Há cerca de dois meses, na Edição de 8 de julho do Correio do Ribatejo, publiquei um artigo relacionado com duas preocupações nacionais: um novo Aeroporto e o rio Tejo.

Volvidos dois meses, e depois do assunto aeroporto ter sido novamente foco de discussão (ou será que tudo continuou a ser como nestes últimos 50 anos?), surge na comunicação social a notícia sobre um eventual aeroporto com localização em Santarém.

Por se encontrar a mais de 75 km de distância do Aeroporto Humberto Delgado, um investimento desta natureza aparentemente não necessitaria da aprovação da ANA Aeroportos, entidade privada e gestora do aeroporto de Lisboa.

O seu financiamento seria proveniente das taxas aeroportuárias, ou seja, do movimento de voos, carga e passageiros do próprio aeroporto.

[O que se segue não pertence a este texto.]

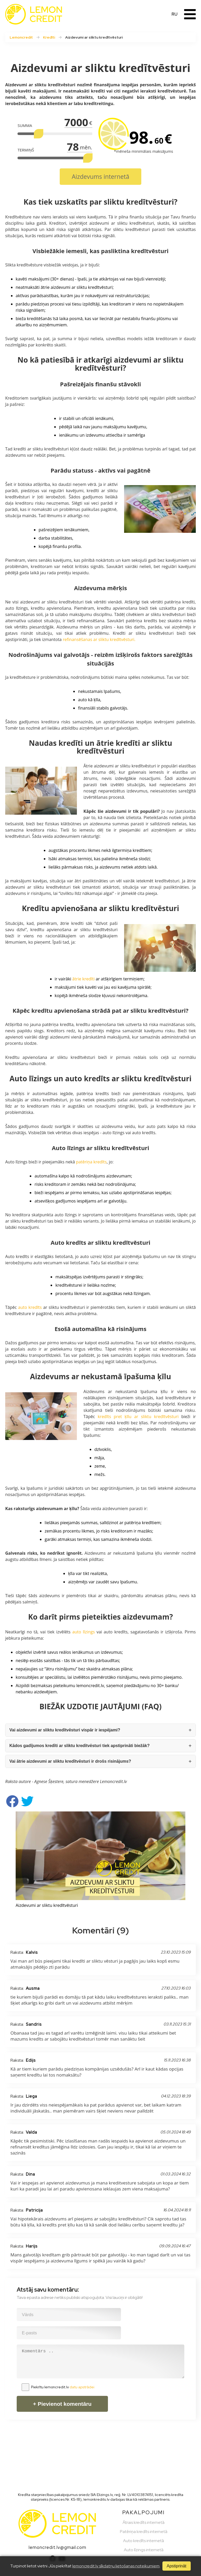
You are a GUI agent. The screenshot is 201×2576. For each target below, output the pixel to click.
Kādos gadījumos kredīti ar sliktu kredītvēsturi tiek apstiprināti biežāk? (79, 1745)
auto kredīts (30, 1307)
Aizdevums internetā (100, 176)
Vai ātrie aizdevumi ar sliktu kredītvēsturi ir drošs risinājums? (70, 1761)
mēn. (86, 147)
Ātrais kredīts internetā (144, 2522)
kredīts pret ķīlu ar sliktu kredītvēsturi (138, 1416)
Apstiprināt (176, 2566)
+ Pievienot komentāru (62, 2404)
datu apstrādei (82, 2387)
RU (175, 14)
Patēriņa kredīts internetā (143, 2531)
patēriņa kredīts (91, 1162)
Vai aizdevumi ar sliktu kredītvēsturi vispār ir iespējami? (64, 1730)
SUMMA (24, 125)
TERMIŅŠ (25, 149)
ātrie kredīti (83, 979)
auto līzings (83, 1632)
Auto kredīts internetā (143, 2540)
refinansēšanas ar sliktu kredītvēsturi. (99, 639)
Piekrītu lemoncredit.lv (62, 2387)
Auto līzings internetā (143, 2550)
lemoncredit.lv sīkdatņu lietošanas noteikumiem (116, 2566)
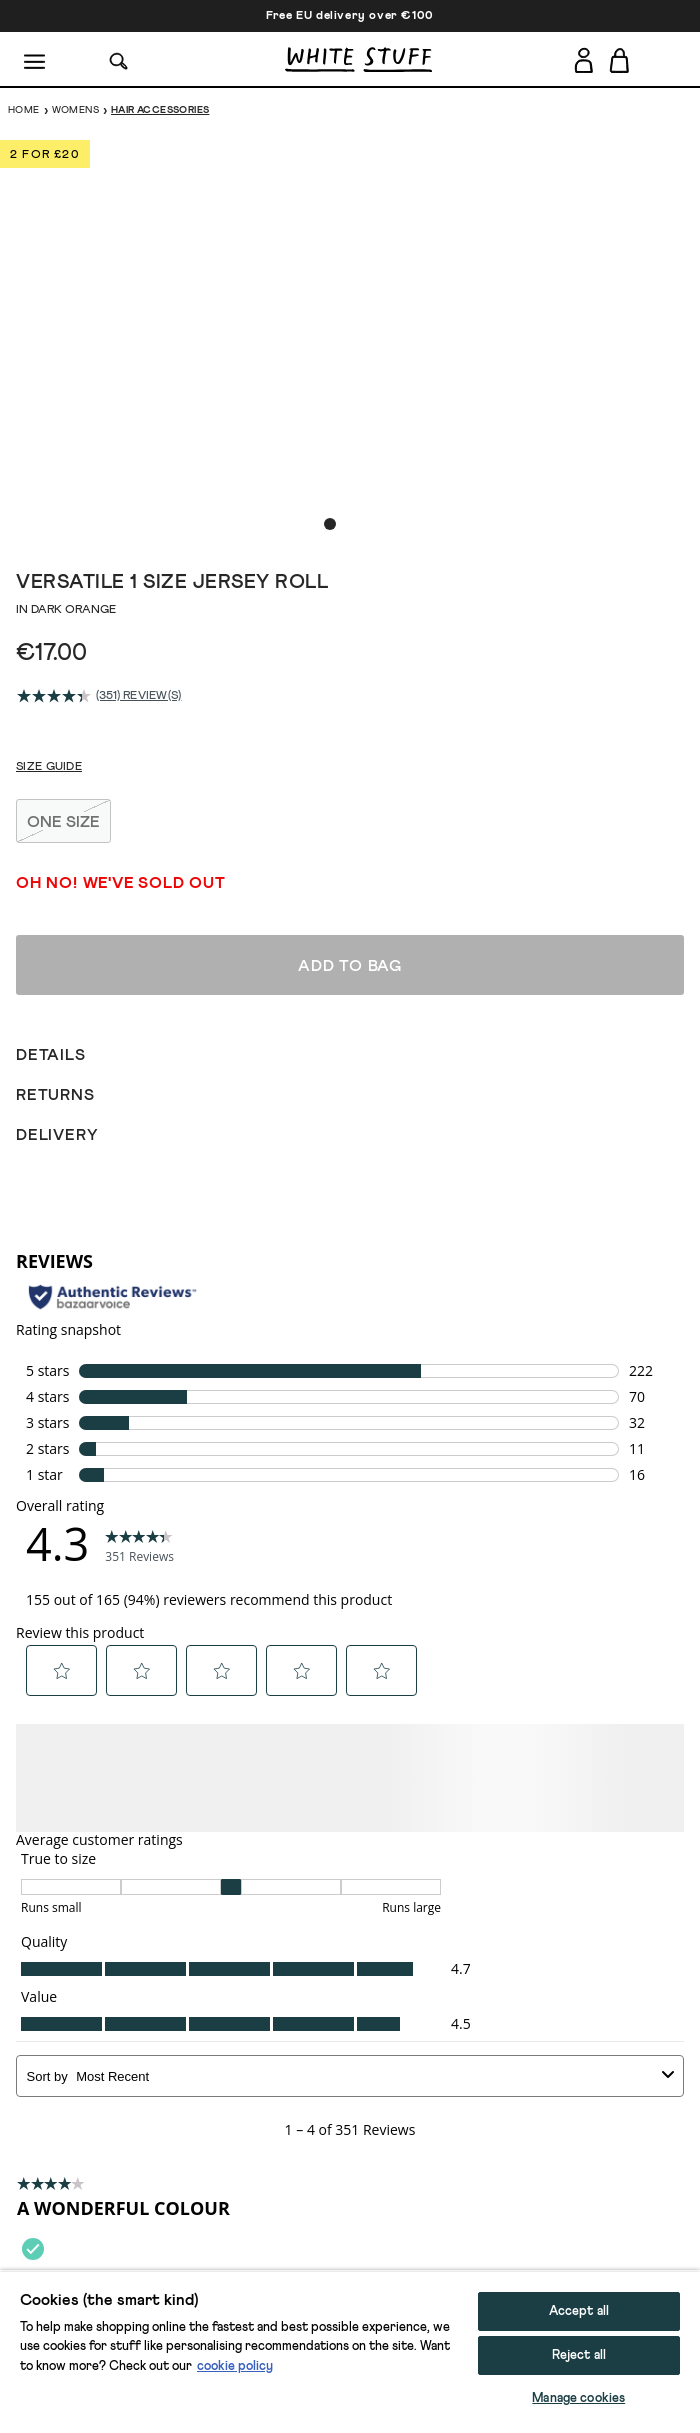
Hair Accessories (160, 110)
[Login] (583, 56)
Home (24, 110)
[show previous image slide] (40, 329)
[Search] (119, 59)
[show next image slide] (660, 329)
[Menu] (35, 60)
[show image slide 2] (350, 524)
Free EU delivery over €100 (350, 16)
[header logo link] (358, 59)
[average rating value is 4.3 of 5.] (56, 696)
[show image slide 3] (370, 524)
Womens (75, 110)
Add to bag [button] (350, 2400)
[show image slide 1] (330, 524)
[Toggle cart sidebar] (620, 60)
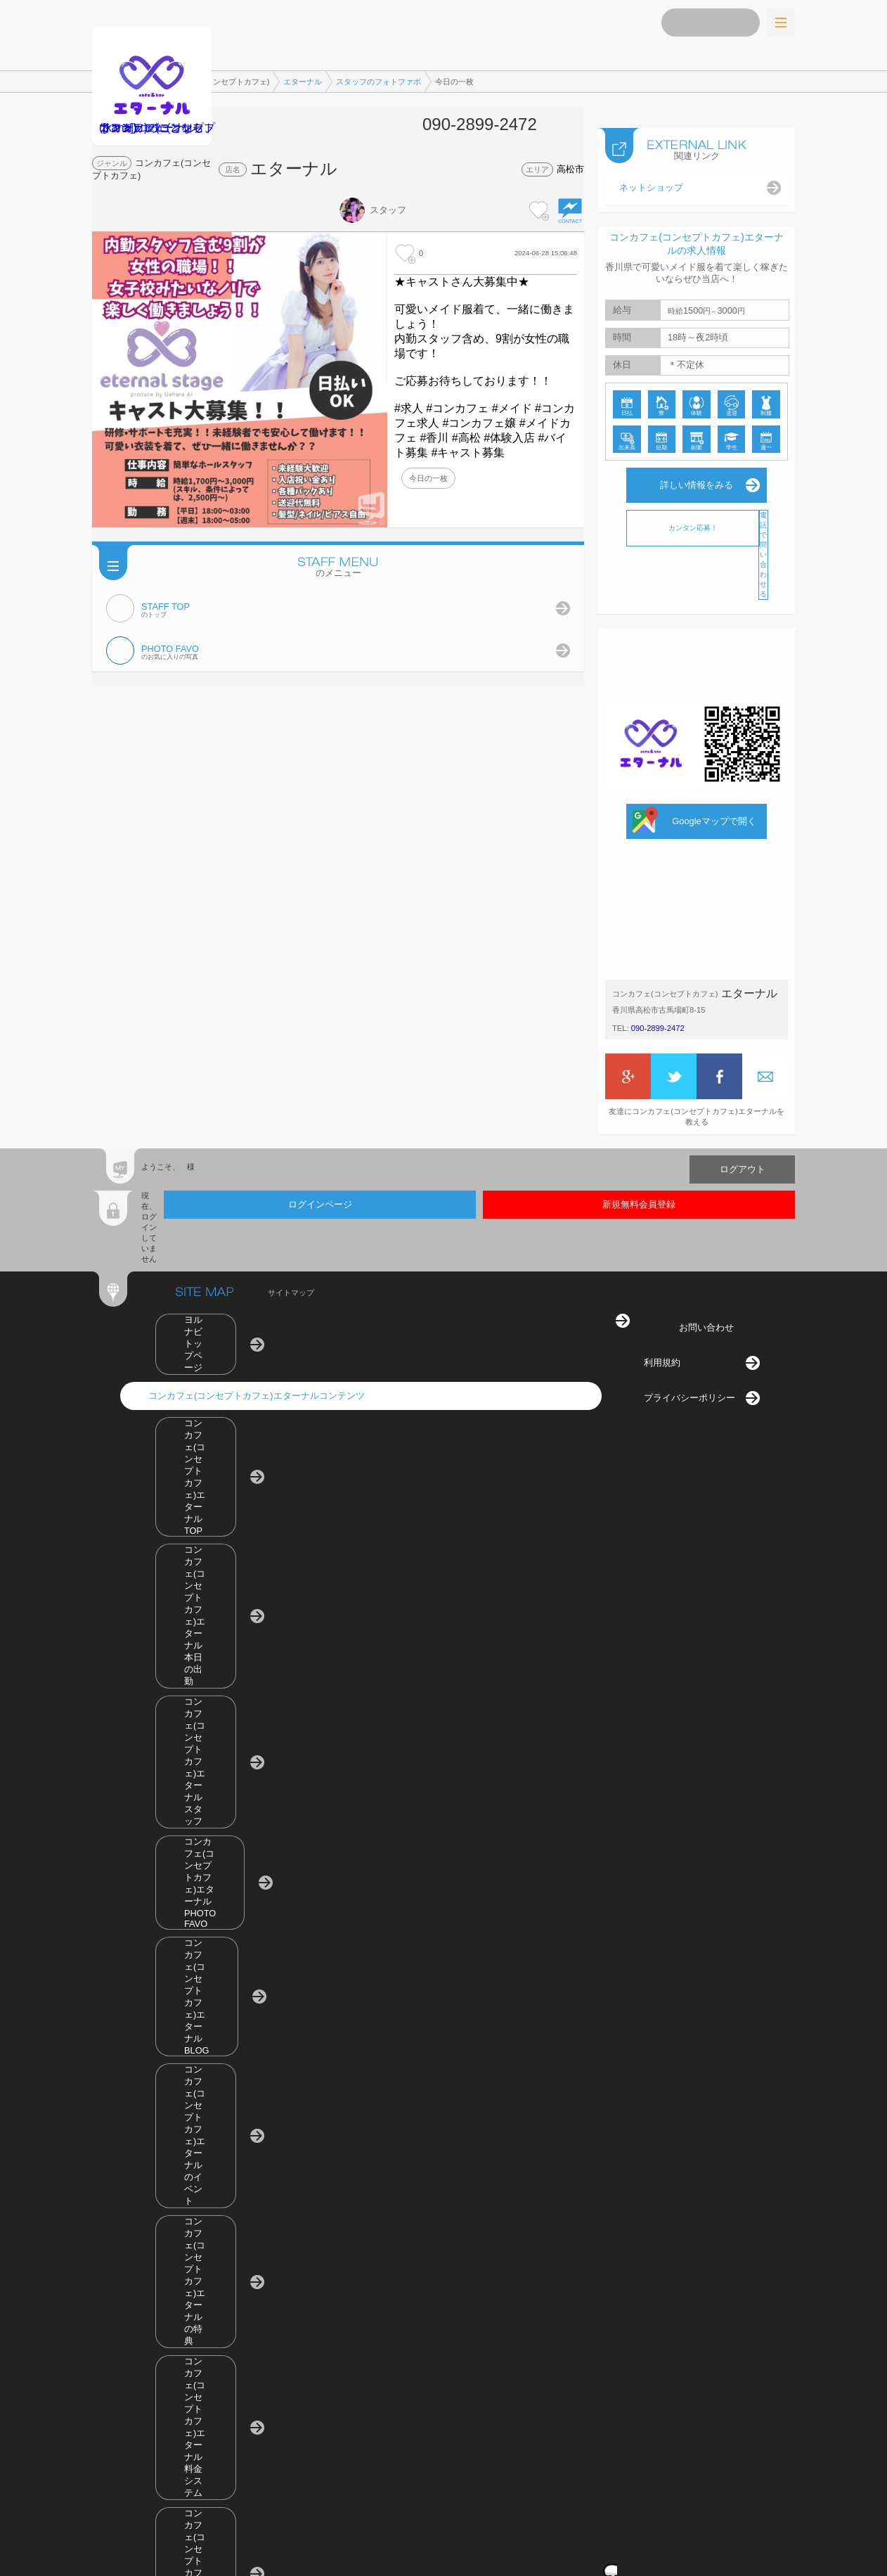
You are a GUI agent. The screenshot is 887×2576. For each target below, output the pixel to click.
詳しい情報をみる (696, 471)
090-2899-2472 (658, 1014)
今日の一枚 (428, 478)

A favor, e de acordo com o que se conhece, estará também a localização de Santarém face às vias rodoviárias e ferroviárias que atravessam o concelho.

Ficámos ontem (segunda-feira) a saber que o Governo pretende definir a metodologia, que será utilizada para uma decisão quanto à localização do novo Aeroporto, até ao final de 2023.

Ou seja, aparentemente, no final do ano de 2023, haverá uma decisão quanto à sua localização.

Parece tudo demasiado fácil, mas a espera de 50 anos poderá estar à beira do fim.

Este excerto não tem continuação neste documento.